══ DATA EXCERPTS

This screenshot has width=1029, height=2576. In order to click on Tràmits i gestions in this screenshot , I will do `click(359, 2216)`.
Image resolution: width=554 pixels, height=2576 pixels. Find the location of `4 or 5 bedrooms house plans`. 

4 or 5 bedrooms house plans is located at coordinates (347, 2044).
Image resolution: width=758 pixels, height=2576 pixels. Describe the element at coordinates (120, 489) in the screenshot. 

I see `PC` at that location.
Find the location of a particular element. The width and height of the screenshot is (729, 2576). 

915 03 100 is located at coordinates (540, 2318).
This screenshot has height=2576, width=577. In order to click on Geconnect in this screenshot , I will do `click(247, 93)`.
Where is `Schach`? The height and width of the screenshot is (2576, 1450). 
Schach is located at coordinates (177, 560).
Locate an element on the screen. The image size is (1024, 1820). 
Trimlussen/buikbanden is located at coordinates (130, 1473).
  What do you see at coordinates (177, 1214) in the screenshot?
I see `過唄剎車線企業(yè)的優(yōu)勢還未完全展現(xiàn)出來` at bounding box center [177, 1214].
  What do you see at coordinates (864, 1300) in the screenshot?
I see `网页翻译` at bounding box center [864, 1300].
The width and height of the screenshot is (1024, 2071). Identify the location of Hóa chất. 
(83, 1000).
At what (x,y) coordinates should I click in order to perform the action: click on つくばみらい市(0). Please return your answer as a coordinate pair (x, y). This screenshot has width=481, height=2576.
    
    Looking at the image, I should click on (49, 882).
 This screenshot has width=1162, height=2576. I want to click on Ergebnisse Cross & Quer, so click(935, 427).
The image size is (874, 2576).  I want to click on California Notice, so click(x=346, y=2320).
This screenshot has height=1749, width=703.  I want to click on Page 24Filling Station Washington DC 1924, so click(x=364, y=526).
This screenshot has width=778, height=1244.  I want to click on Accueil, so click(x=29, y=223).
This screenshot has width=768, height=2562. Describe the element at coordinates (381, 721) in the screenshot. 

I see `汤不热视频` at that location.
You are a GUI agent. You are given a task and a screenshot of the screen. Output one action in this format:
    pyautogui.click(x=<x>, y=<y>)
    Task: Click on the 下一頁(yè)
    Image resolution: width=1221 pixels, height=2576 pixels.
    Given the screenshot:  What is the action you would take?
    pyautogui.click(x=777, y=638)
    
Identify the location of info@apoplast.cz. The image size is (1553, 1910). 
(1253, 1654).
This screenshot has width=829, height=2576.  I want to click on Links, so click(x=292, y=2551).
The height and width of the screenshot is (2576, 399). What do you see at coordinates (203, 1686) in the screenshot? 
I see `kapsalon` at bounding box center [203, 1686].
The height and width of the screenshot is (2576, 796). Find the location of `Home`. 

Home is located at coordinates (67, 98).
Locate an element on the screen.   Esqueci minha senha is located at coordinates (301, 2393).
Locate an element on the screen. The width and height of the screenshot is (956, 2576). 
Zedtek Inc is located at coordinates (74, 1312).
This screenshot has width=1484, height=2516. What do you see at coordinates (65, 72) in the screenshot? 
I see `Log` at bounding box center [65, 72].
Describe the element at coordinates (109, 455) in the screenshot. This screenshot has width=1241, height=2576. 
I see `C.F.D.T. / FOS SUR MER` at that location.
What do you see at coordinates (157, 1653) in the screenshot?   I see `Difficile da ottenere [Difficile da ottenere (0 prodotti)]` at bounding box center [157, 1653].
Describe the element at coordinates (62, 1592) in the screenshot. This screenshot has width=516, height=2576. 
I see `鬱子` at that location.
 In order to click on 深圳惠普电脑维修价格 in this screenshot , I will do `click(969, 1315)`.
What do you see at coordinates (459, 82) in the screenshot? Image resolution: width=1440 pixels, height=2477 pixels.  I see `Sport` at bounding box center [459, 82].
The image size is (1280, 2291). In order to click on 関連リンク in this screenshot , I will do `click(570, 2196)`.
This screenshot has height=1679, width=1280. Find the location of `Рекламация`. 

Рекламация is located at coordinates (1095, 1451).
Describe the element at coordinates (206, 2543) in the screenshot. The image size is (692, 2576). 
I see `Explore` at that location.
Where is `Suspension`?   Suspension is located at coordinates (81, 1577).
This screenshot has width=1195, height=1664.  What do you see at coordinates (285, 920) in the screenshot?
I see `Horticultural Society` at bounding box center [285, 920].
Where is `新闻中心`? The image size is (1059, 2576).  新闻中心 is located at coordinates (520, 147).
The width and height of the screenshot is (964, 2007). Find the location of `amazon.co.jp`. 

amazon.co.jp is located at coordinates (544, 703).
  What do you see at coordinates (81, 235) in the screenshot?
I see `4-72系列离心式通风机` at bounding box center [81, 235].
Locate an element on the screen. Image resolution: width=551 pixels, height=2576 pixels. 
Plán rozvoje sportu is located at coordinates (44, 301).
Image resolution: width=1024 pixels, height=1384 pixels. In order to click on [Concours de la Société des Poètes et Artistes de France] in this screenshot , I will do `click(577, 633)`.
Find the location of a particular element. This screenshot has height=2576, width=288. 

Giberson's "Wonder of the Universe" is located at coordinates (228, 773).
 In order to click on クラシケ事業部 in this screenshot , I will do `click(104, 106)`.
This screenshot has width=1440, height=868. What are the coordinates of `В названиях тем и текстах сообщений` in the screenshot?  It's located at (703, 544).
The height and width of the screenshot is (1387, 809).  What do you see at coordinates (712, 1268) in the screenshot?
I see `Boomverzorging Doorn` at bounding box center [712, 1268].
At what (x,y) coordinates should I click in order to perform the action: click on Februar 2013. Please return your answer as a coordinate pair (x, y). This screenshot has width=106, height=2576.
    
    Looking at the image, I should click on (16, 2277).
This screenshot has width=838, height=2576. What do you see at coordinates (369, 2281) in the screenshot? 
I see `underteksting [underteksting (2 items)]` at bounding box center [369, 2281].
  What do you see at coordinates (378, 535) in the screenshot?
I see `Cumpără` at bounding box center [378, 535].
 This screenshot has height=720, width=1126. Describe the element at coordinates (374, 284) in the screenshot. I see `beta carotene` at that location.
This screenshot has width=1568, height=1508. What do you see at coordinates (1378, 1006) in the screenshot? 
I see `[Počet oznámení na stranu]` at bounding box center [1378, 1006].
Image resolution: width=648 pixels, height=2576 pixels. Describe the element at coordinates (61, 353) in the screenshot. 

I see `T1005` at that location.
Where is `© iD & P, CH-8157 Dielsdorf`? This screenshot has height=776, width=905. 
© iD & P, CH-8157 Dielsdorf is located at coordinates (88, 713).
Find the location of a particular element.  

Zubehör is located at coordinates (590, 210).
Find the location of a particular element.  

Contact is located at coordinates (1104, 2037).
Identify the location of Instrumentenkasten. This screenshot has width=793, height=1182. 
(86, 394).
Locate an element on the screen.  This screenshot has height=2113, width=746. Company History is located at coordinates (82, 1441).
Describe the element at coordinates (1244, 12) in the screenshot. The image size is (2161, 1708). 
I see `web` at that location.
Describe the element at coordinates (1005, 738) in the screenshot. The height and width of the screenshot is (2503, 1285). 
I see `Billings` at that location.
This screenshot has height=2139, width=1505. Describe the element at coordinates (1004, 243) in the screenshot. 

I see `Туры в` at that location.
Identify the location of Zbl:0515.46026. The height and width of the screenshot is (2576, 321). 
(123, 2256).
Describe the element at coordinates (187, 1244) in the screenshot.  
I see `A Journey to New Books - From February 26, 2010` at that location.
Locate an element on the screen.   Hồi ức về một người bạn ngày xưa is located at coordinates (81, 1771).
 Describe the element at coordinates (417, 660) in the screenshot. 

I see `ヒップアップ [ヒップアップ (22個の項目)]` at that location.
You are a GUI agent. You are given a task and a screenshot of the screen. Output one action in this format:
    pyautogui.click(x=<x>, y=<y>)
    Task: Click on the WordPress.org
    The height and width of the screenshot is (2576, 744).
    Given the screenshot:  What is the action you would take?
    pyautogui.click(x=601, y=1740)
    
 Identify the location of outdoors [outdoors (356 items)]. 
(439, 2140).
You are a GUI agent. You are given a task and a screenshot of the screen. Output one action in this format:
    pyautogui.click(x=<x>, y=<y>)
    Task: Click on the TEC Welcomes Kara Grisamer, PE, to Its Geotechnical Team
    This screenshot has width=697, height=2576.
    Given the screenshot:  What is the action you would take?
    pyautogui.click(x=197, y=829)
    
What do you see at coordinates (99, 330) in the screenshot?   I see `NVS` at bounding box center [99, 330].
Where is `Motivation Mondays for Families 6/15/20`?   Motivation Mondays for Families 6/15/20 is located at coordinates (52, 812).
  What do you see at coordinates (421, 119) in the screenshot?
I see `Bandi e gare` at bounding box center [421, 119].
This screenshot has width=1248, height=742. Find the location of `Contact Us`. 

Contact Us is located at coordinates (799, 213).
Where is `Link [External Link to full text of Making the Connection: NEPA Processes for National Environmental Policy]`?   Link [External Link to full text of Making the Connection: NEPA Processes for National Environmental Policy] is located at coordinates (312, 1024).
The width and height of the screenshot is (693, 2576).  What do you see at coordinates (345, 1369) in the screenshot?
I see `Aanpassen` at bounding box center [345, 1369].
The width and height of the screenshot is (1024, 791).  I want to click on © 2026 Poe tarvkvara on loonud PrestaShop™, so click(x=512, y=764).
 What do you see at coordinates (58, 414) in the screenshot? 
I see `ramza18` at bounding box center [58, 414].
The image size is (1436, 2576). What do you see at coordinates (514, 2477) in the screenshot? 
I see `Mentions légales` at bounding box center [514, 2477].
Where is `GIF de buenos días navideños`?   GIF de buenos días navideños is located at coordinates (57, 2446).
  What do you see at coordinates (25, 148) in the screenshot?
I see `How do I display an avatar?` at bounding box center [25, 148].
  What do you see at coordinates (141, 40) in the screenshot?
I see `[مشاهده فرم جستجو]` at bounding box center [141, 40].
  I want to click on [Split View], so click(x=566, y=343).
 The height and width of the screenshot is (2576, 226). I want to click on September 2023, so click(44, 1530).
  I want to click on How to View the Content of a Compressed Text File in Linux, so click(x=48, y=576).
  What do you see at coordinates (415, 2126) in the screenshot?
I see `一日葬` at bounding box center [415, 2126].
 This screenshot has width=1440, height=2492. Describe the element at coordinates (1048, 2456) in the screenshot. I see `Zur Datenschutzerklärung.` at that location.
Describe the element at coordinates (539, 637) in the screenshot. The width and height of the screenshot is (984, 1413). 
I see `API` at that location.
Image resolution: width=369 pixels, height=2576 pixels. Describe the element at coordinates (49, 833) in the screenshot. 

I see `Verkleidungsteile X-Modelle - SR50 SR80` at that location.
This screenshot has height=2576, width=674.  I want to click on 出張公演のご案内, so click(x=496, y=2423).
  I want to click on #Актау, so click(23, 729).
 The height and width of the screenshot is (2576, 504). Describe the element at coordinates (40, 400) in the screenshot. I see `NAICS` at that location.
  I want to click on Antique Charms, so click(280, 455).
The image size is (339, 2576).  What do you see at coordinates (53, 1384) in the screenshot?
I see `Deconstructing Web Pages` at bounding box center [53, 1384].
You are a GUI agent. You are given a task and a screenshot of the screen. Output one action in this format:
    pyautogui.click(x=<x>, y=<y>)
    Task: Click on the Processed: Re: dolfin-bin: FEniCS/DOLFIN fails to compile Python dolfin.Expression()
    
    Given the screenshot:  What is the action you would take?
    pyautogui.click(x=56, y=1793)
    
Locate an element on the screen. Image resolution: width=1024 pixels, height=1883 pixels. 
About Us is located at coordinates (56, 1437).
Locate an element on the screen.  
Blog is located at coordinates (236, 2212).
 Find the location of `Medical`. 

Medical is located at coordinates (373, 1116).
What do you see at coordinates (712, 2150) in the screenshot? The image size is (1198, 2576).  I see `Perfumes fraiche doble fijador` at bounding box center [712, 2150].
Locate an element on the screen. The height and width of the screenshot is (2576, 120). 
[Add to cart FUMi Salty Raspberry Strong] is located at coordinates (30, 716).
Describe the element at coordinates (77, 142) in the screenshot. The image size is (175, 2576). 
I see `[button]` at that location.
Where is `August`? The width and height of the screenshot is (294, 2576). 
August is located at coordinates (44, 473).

════

- **INSTRUCTIONS FOR THE TASK**:
Go through the records above. Copy each line in which the string "will" appears.

- **WRITTEN REPLY**:
This screenshot has width=1029, height=2576. In order to click on Tràmits i gestions in this screenshot , I will do `click(359, 2216)`.
This screenshot has height=2576, width=577. In order to click on Geconnect in this screenshot , I will do `click(247, 93)`.
 In order to click on 深圳惠普电脑维修价格 in this screenshot , I will do `click(969, 1315)`.
The image size is (1280, 2291). In order to click on 関連リンク in this screenshot , I will do `click(570, 2196)`.
Image resolution: width=1024 pixels, height=1384 pixels. In order to click on [Concours de la Société des Poètes et Artistes de France] in this screenshot , I will do `click(577, 633)`.
 In order to click on クラシケ事業部 in this screenshot , I will do `click(104, 106)`.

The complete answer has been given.